## Your task
The response should be exactly the number of lines in the material below that contain the word "label".

## Data listing
::::

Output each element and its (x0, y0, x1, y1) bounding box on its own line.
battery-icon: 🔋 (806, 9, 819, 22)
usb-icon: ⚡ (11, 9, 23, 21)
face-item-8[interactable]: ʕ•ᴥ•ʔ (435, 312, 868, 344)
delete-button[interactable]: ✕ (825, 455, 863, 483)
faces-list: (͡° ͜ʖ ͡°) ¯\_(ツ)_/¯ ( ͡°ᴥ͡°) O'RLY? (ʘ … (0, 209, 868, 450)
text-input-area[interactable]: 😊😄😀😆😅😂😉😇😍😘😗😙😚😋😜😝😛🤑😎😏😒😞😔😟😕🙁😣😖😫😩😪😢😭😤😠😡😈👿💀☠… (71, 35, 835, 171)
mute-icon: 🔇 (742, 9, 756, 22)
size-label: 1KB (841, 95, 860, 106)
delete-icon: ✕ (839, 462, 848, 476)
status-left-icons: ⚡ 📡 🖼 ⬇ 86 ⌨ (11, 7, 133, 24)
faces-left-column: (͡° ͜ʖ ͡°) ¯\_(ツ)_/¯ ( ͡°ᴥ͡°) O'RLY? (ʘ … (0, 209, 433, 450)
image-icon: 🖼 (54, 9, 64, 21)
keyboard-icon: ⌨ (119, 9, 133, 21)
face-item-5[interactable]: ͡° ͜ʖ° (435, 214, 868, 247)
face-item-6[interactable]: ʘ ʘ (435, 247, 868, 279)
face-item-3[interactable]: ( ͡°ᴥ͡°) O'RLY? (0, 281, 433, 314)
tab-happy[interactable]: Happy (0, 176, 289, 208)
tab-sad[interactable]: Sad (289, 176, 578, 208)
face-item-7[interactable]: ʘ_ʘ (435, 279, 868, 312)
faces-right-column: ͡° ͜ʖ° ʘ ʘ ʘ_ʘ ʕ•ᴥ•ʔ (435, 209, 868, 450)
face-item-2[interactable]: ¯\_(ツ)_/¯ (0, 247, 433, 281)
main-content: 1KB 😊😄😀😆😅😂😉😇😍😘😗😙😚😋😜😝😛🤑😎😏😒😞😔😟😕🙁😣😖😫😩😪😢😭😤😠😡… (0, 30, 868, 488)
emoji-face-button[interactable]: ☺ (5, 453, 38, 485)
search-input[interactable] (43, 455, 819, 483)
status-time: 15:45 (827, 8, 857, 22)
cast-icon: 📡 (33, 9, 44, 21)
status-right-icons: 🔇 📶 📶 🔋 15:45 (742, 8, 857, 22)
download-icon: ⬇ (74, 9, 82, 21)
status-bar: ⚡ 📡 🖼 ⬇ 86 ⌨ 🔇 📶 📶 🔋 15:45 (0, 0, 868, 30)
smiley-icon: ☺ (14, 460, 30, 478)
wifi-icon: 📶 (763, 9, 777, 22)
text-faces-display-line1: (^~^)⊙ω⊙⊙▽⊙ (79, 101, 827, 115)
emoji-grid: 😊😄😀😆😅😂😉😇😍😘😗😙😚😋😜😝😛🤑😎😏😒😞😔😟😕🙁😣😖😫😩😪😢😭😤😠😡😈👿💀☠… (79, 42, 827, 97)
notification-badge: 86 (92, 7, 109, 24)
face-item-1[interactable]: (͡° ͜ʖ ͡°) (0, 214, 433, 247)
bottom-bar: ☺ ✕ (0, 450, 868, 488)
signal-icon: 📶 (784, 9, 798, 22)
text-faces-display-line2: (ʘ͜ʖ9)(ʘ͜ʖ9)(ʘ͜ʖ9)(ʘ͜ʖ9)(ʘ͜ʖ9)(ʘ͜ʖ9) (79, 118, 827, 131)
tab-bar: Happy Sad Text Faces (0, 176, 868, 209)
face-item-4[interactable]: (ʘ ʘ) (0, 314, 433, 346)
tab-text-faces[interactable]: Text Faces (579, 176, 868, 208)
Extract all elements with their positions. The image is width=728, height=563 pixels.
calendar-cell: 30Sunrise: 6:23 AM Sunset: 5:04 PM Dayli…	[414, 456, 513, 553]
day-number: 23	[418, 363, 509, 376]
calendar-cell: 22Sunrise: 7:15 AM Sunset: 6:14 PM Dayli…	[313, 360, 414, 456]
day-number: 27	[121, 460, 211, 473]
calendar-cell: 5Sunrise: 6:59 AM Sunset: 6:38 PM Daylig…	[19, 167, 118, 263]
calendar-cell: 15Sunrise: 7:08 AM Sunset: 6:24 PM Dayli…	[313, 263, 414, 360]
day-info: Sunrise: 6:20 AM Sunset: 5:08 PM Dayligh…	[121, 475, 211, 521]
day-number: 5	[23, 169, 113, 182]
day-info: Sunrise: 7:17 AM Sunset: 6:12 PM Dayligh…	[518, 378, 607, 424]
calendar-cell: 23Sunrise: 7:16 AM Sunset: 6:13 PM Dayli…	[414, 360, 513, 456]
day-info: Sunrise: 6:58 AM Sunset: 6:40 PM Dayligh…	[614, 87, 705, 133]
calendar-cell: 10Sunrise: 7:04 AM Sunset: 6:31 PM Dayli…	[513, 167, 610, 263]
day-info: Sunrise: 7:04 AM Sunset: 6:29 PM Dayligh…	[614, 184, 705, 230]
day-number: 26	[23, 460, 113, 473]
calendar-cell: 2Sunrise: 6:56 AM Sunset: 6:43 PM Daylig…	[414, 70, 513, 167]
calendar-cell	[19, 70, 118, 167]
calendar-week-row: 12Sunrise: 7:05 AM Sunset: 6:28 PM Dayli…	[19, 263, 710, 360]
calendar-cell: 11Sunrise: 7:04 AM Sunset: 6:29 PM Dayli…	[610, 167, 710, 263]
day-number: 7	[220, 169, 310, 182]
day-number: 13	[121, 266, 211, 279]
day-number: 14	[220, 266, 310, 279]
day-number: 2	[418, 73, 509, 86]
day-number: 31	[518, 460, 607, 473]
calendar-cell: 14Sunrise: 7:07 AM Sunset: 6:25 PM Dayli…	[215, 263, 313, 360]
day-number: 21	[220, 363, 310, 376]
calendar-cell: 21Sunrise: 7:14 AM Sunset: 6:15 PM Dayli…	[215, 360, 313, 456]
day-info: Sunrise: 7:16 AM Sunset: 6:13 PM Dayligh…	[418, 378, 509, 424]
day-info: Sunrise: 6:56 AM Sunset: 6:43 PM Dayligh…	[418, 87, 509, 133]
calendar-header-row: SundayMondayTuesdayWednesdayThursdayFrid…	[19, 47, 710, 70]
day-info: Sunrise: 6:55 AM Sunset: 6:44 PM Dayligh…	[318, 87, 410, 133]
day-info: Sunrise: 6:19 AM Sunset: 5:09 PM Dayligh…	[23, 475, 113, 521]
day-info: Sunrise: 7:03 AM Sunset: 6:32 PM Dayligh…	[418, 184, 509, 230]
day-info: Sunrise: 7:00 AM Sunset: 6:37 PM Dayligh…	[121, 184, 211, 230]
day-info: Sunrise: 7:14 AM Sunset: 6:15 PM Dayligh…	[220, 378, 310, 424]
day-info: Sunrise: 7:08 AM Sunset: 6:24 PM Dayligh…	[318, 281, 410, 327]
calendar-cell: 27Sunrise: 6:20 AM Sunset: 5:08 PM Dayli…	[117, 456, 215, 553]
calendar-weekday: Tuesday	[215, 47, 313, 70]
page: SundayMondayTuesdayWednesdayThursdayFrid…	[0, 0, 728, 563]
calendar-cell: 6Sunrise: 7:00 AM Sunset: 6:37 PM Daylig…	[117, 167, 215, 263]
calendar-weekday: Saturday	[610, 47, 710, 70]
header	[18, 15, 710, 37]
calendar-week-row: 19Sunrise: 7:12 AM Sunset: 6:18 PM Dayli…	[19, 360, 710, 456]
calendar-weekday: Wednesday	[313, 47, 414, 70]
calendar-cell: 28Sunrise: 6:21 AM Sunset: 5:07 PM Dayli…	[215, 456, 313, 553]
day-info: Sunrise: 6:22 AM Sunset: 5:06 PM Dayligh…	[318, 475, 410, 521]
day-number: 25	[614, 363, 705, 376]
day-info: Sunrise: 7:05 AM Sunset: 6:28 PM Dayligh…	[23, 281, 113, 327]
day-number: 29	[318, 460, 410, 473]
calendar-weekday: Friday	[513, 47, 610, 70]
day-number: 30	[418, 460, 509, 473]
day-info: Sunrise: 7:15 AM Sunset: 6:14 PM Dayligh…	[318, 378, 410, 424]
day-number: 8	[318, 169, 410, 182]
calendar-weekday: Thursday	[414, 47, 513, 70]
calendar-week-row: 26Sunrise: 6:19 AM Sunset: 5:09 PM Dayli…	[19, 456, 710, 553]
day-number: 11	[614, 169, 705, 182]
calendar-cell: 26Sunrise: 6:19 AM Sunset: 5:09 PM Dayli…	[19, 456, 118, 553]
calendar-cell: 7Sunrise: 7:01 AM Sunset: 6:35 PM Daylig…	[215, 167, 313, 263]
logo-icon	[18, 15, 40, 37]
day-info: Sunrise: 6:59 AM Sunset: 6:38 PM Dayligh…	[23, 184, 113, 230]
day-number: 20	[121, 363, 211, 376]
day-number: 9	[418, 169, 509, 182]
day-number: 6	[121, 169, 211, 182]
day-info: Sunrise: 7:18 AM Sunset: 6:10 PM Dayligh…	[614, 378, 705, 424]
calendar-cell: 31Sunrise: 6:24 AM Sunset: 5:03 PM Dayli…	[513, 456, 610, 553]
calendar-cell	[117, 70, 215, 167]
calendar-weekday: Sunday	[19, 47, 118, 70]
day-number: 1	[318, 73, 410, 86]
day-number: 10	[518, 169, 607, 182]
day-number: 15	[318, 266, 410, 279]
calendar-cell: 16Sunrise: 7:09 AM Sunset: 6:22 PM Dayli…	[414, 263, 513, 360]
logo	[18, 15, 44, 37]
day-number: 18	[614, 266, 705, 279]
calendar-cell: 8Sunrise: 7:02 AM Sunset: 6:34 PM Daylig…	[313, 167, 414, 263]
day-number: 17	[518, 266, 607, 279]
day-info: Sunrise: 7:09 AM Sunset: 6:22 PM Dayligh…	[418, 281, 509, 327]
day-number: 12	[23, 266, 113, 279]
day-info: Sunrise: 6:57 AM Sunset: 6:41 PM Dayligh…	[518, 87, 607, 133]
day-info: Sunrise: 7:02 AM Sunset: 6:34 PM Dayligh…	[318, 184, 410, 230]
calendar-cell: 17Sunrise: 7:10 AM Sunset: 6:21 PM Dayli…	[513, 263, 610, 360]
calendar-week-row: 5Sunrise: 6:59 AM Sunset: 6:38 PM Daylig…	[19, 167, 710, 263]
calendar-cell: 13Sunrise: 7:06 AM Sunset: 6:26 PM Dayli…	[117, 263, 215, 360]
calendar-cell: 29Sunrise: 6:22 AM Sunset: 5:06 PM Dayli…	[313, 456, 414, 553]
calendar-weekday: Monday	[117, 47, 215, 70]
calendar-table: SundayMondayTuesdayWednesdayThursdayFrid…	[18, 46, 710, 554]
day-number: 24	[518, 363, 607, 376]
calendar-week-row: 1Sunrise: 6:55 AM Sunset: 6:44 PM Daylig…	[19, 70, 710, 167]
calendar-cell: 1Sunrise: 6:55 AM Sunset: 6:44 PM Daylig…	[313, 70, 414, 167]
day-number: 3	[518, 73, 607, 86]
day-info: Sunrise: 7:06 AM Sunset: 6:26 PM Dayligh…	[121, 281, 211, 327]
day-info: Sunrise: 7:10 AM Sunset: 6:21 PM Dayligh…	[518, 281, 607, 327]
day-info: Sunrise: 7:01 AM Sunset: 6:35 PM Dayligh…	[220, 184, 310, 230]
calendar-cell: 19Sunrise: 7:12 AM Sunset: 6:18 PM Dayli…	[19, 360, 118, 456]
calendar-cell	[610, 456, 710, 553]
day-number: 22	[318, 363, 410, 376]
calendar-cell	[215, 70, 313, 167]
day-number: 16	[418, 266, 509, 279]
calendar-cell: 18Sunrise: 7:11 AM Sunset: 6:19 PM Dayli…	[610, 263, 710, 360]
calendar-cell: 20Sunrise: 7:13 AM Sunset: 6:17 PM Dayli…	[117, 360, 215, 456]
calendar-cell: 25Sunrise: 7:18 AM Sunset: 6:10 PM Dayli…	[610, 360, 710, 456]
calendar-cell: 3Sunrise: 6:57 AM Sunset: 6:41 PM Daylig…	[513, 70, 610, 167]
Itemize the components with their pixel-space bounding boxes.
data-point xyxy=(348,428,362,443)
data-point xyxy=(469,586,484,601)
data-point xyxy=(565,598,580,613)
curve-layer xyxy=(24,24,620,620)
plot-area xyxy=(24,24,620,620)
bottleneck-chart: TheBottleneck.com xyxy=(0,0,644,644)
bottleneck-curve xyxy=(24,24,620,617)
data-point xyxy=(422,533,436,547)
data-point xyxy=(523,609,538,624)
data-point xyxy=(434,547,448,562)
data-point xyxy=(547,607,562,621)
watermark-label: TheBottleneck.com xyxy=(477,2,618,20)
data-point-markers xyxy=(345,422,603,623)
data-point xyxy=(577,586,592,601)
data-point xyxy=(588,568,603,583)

::::

## Solution to the exercise
2